Summarizing the results, O2 concentrations of ≥3 mg/L only have a minor influence on N2O emissions of the SBR. In the biofilm reactor, a decrease in biomass and a longer exposure to low O2 concentrations were associated with slightly higher AOB-related N2O emissions at higher O2 concentrations. However, a strong reduction in heterotrophic N2O formation was observed at higher O2 concentrations, resulting in a net decrease in the total emissions.

4.5. S3: Effect of Different Biomass Contents

In the SBR, higher TSS concentrations due to improved settling were associated with higher AOB activity and reduced autotrophic N2O formation. However, higher TSS concentrations promoted heterotrophic N2O formation, so the total emissions did not significantly change.
In the biofilm, the simulations (“15/15” aeration cycle, O2 concentration = 4 mg/L) with different erosion velocities resulting in different biofilm thicknesses showed that the total biomass in the reactor does not depend on the biofilm thickness as soon as a steady state is reached (Figure 9 right). Similar to the studies on different O2 concentrations, only the biomass required for the conversion processes (the N conversion is identical here in all scenarios) was retained; the excess biomass decayed. Consequently, the N2O emissions caused by AOB were similar for the investigated biofilm thicknesses. The total N2O emissions of the thicker biofilm were indeed slightly higher due to a faster decrease in the O2 concentration (more O2-consuming microorganisms in the outer biofilm layer), resulting in a longer anoxic phase and a slightly higher activity of HET (Figure 9 left).
It must be emphasized that the simulations started from a steady state, which was reached after more than 500 days. In reality, the conservation of biomass can definitely be achieved over shorter periods. Some studies have confirmed that AOB can be reactivated after longer periods without substrate availability (e.g., [25]). Applying the model, a higher biomass concentration could be maintained by repeated high-load phases. For example, the alkalinity of the inflow could be increased for one day every 7 days. However, since this resulted in increased N conversion on the one hand and higher N2O emissions on the other hand, this was not further examined in this work.

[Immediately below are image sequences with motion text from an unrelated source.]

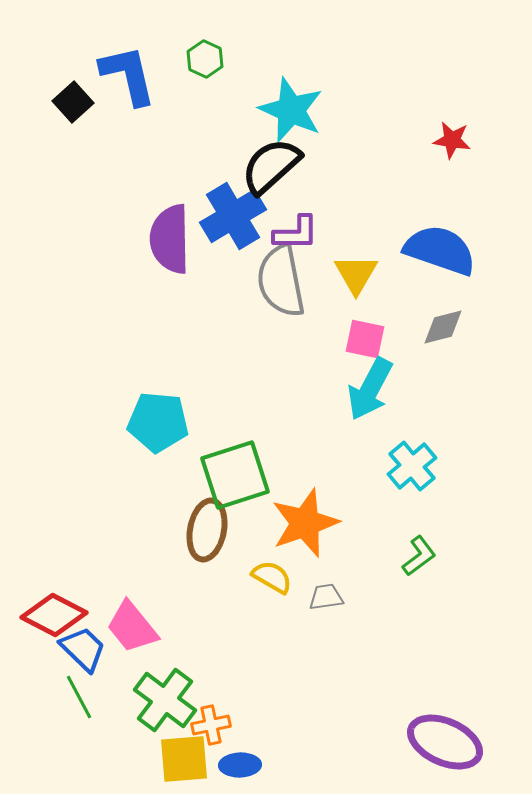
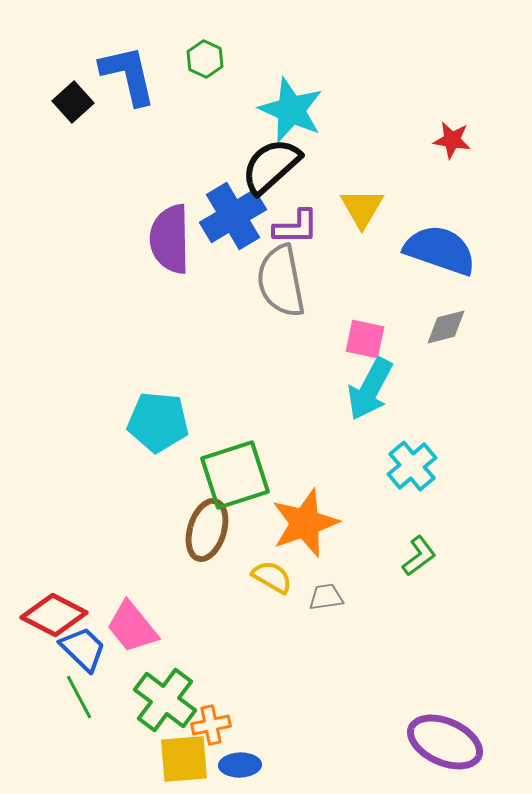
purple L-shape: moved 6 px up
yellow triangle: moved 6 px right, 66 px up
gray diamond: moved 3 px right
brown ellipse: rotated 6 degrees clockwise
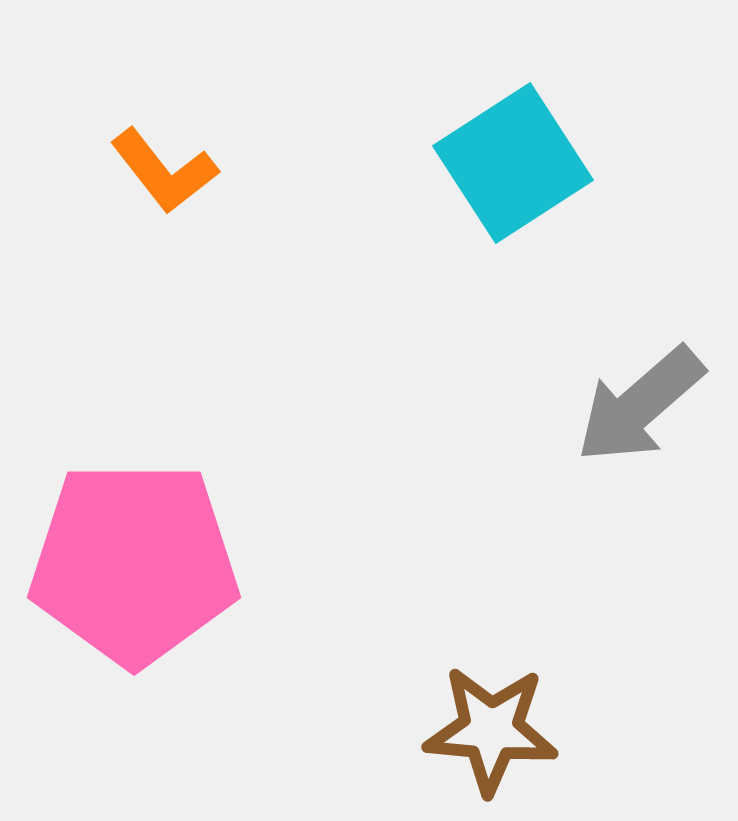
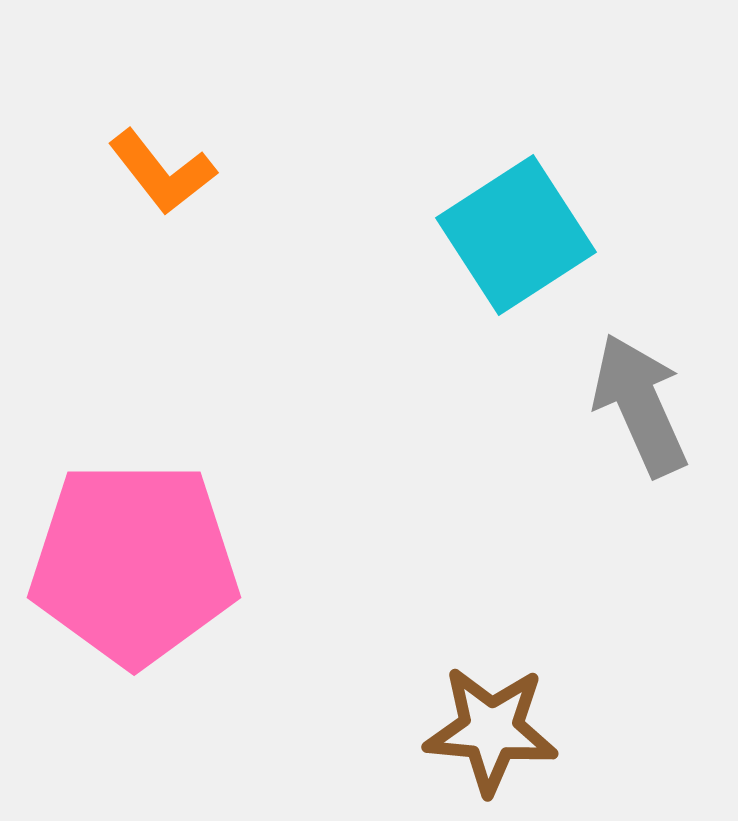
cyan square: moved 3 px right, 72 px down
orange L-shape: moved 2 px left, 1 px down
gray arrow: rotated 107 degrees clockwise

4.6. S4: Equalization of the Influent (Only Biofilm Reactor)

Equalizing the inflow did not significantly affect the total N2O emissions of the biofilm reactor, as shown in Figure 10, although peaks in the inflowing NH4-N load could be reduced. Emissions were just shifted from previously higher-loaded phases to previously lower-loaded phases. In the literature, increased N2O formation has been reported as a result of shock loads (e.g., [26,27]). However, this effect did not play a role in this study because the load change always occurred over several days.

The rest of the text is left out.